- **About this task**:
Nothing is needed except the lines below that run from the one with "various aspects of life, encouraging deeper" through the one with "concepts to students.", repeated exactly.

- **Material for the task**:

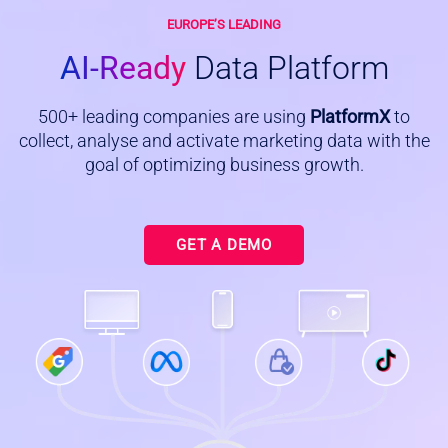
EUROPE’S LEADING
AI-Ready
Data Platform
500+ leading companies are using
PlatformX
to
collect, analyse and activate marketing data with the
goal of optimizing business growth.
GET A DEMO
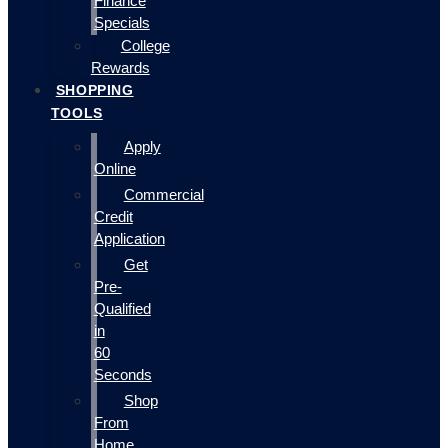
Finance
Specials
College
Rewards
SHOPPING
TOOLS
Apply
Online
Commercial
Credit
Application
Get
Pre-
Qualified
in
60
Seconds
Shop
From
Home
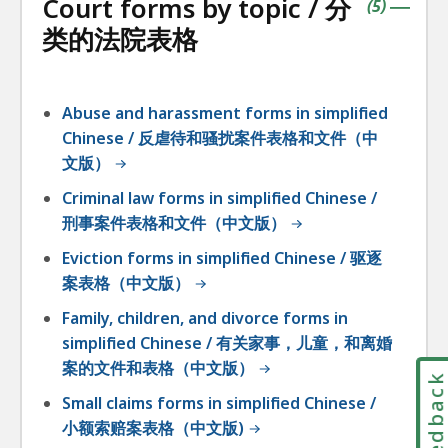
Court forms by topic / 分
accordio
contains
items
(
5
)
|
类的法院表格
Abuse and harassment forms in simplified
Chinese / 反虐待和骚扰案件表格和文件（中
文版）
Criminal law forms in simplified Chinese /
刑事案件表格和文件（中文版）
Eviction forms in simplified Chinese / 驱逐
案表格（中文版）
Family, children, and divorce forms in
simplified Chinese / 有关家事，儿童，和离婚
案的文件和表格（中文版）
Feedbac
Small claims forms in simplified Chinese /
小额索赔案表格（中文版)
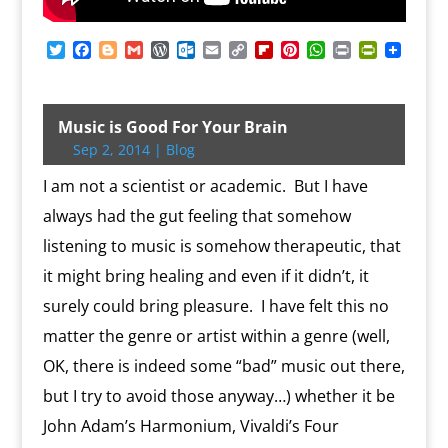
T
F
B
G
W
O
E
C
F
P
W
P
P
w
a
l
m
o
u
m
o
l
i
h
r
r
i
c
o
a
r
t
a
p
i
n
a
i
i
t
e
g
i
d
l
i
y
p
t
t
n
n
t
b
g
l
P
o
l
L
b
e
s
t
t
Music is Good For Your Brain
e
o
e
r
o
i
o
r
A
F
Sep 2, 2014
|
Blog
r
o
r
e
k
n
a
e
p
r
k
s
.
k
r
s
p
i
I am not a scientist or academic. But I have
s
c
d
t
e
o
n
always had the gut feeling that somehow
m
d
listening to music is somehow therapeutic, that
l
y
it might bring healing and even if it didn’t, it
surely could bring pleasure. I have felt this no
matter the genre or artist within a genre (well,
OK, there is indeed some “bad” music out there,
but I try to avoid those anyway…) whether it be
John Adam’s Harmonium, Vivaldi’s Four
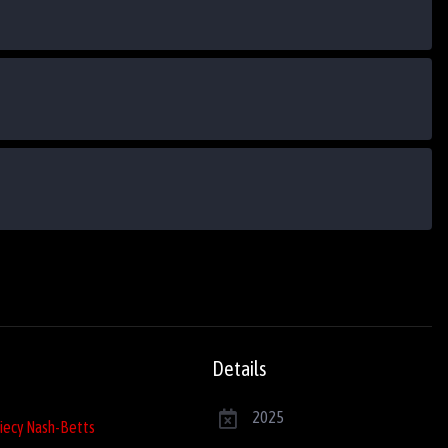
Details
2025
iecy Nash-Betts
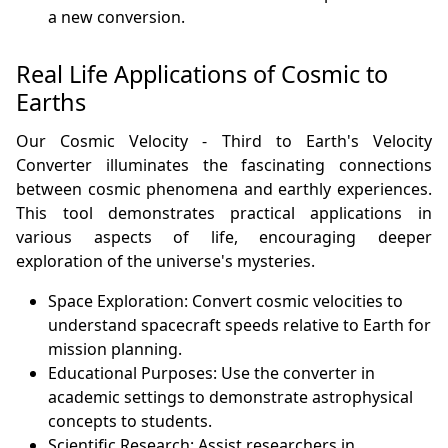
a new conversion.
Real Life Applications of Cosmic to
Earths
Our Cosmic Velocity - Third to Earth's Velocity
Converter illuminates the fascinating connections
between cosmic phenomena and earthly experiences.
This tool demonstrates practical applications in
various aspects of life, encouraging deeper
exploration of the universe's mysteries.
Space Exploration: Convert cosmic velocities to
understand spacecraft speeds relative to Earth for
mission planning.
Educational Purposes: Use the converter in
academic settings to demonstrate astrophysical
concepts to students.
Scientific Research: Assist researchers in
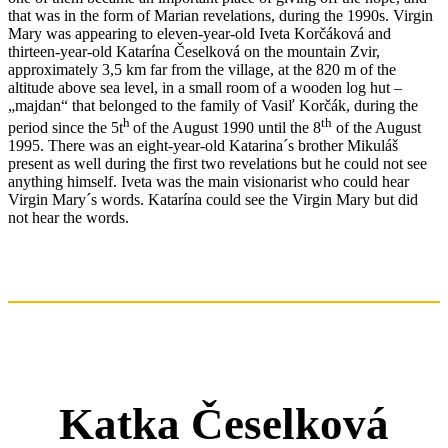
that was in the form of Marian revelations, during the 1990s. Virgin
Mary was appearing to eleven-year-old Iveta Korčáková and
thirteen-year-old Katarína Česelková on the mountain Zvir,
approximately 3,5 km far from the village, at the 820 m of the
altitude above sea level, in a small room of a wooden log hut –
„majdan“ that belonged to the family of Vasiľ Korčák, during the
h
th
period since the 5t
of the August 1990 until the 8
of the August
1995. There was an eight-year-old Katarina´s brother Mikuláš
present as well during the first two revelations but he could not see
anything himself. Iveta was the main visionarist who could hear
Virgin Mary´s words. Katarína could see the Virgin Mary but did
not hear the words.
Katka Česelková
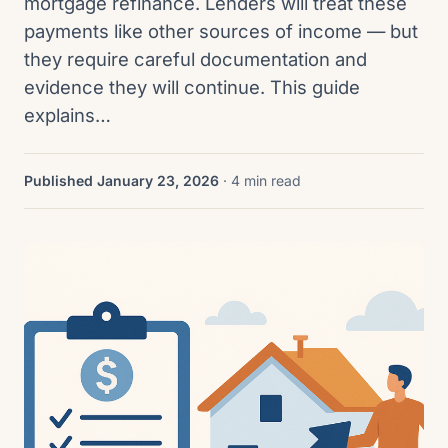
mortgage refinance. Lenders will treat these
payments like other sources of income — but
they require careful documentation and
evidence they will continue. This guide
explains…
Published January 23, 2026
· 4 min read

- **Response for this exercise**:
various aspects of life, encouraging deeper
exploration of the universe's mysteries.
Space Exploration: Convert cosmic velocities to
understand spacecraft speeds relative to Earth for
mission planning.
Educational Purposes: Use the converter in
academic settings to demonstrate astrophysical
concepts to students.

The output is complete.